Workers’ Comp: Maximum Medical Improvement
Workers’ compensation costs would skyrocket in Connecticut under a legislative proposal requiring employers and insurers to provide unlimited medical treatment and expenses.
In the Labor Committee, SB 319 bars employees and insurers from denying medical and surgical aid, or hospital and nursing service, to an employee who has suffered an injury for which workers’ compensation is provided under current Connecticut rules, and has attained maximum medical improvement /treatment.
CBIA is urging the committee to reject SB 319 because of its untold potential costs.
Problems Not Solved
SB 319 does not solve the treatment problem faced by employers or insurers faces when an injured employee needs palliative care, or curative treatment. It also doesn’t allow patients to receive a decision and the security of future palliative or curative treatments as the current system allows for.
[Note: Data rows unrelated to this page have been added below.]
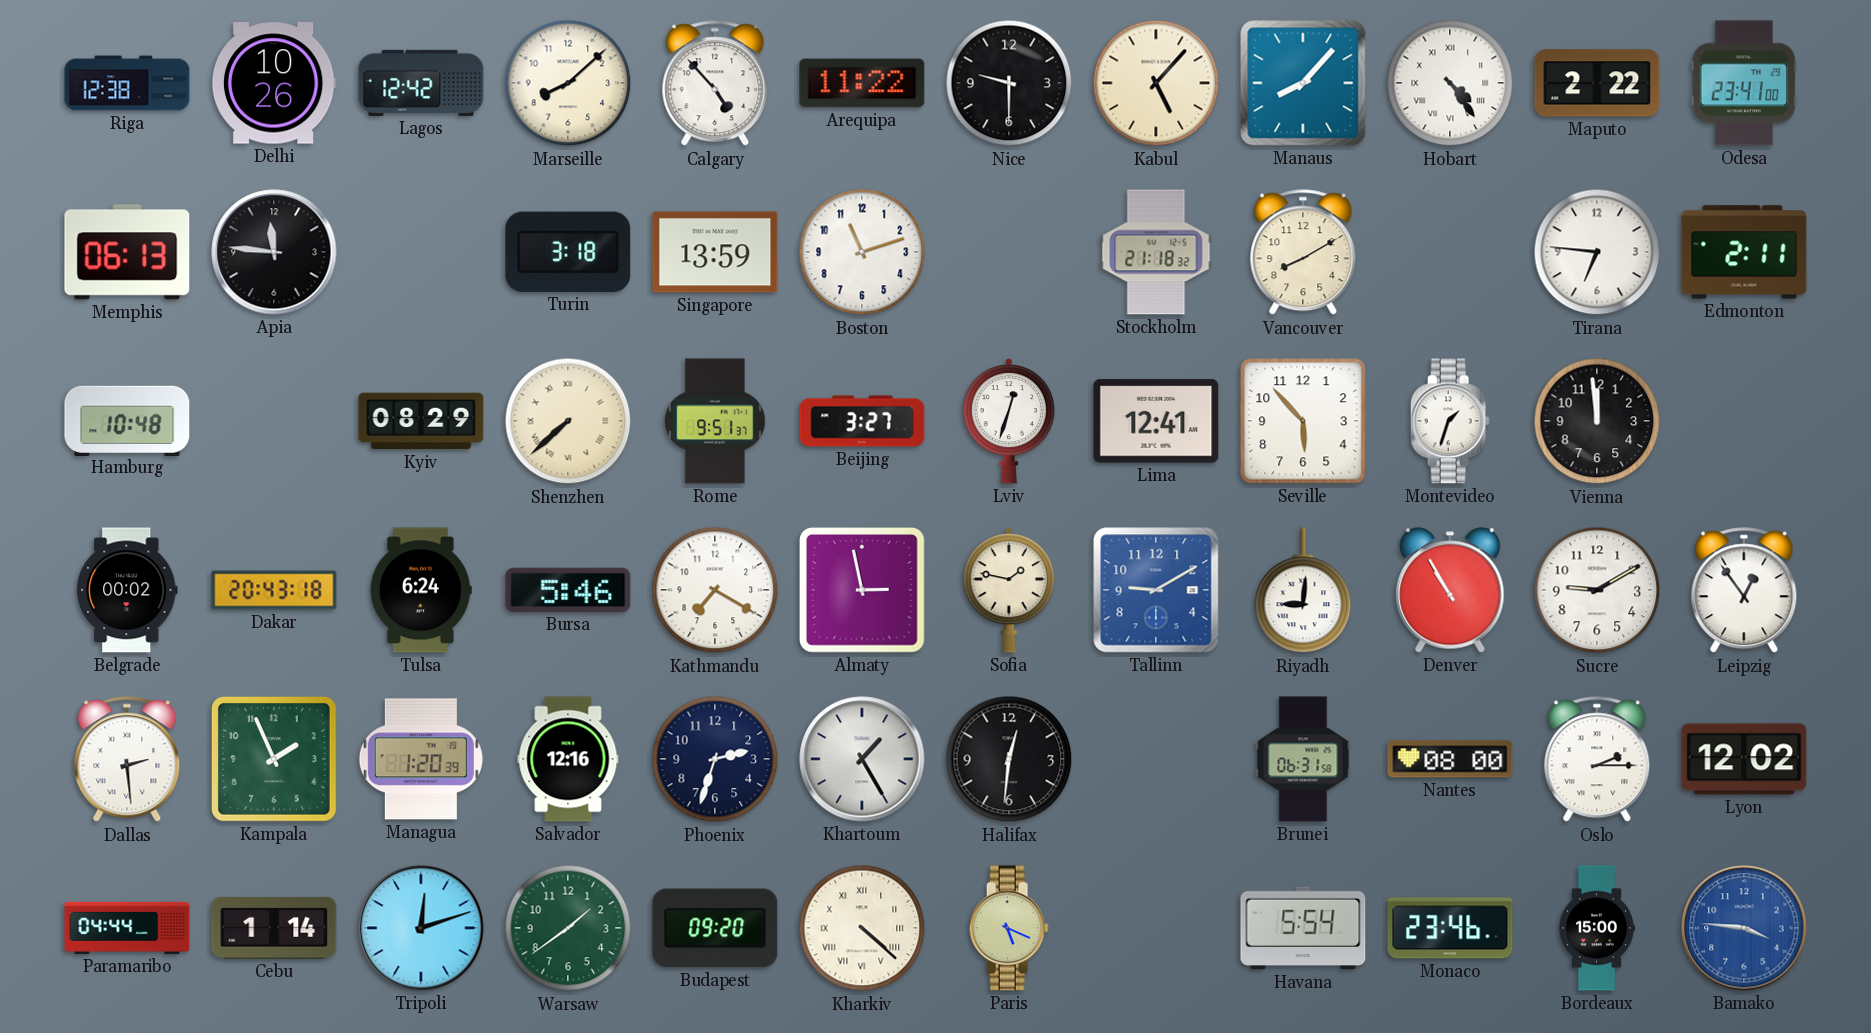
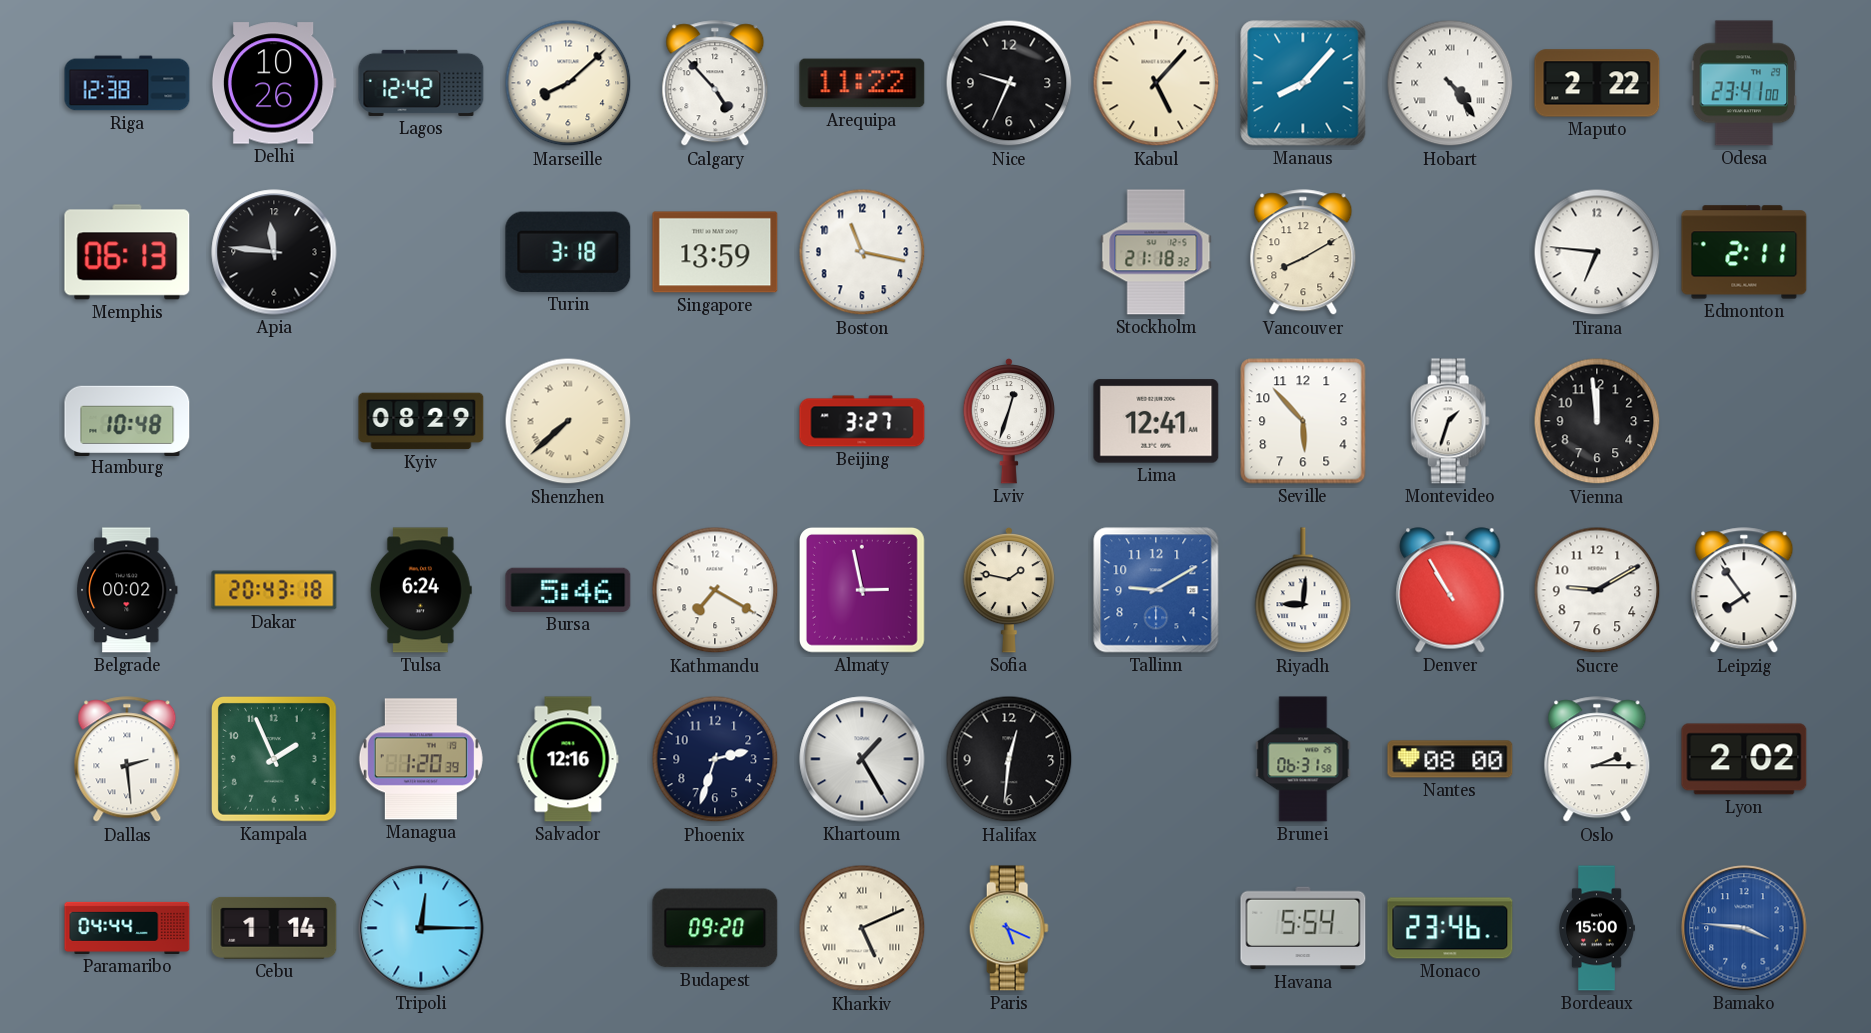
Nice: 9:30 -> 9:34
Boston: 11:12 -> 11:17
Rome: 9:51 -> none
Leipzig: 12:54 -> 7:54
Lyon: 12:02 -> 2:02
Tripoli: 12:12 -> 12:15
Warsaw: 1:39 -> none
Kharkiv: 4:22 -> 5:11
Despite claims by trial attorneys, Connecticut’s maximum medical improvement (MMI) workers’ compensation resolution system has been functioning well for many years. Both case law in the state, and the Connecticut Workers’ Compensation Commission’s professional guidelines on MMI have worked well.
Current case law in Connecticut requires that medical care be curative with designated treatments. MMI does not mean that all treatment will or should be terminated at a given point. Rather, the commission’s guidelines are clear that the termination of medical care has to be determined on a case-by-case basis.
Public Sector Also Opposes SB 319
As the Connecticut Council of Municipalities noted, SB 319 “would create a new unfunded mandate for towns and cities that would disrupt the workers’ compensation system and increase workers’ compensation costs.”
Agreeing is the Council of Small Towns (COST), which said that a new unfunded mandate “would prevent municipalities from concluding medical and surgical aid of hospital and nursing services to employees that have been compensated.” Local city and towns budgets are already severely strained, no need cripple local tax dollars with the indecision SB 319 presents.
Well Healed Decisions of CT Workers’ Comp Commission
CBIA recommends that the Connecticut Workers’ Compensation Commission make the determination on continued post Maximum Medical Improvements when disputes arise.
The Commission’s Guidelines have been revised in 2004, 2005, and 2008 to reflect changes in health care needs. When hearings are required to make a decision about MMI, the commission is available to everyone.
The cost of implementing SB 319 has not been analyzed by the state’s Office of Fiscal Analysis (OFA), but it is sure to show significant increases in workers’ compensation costs to both private and public sector employees in CT.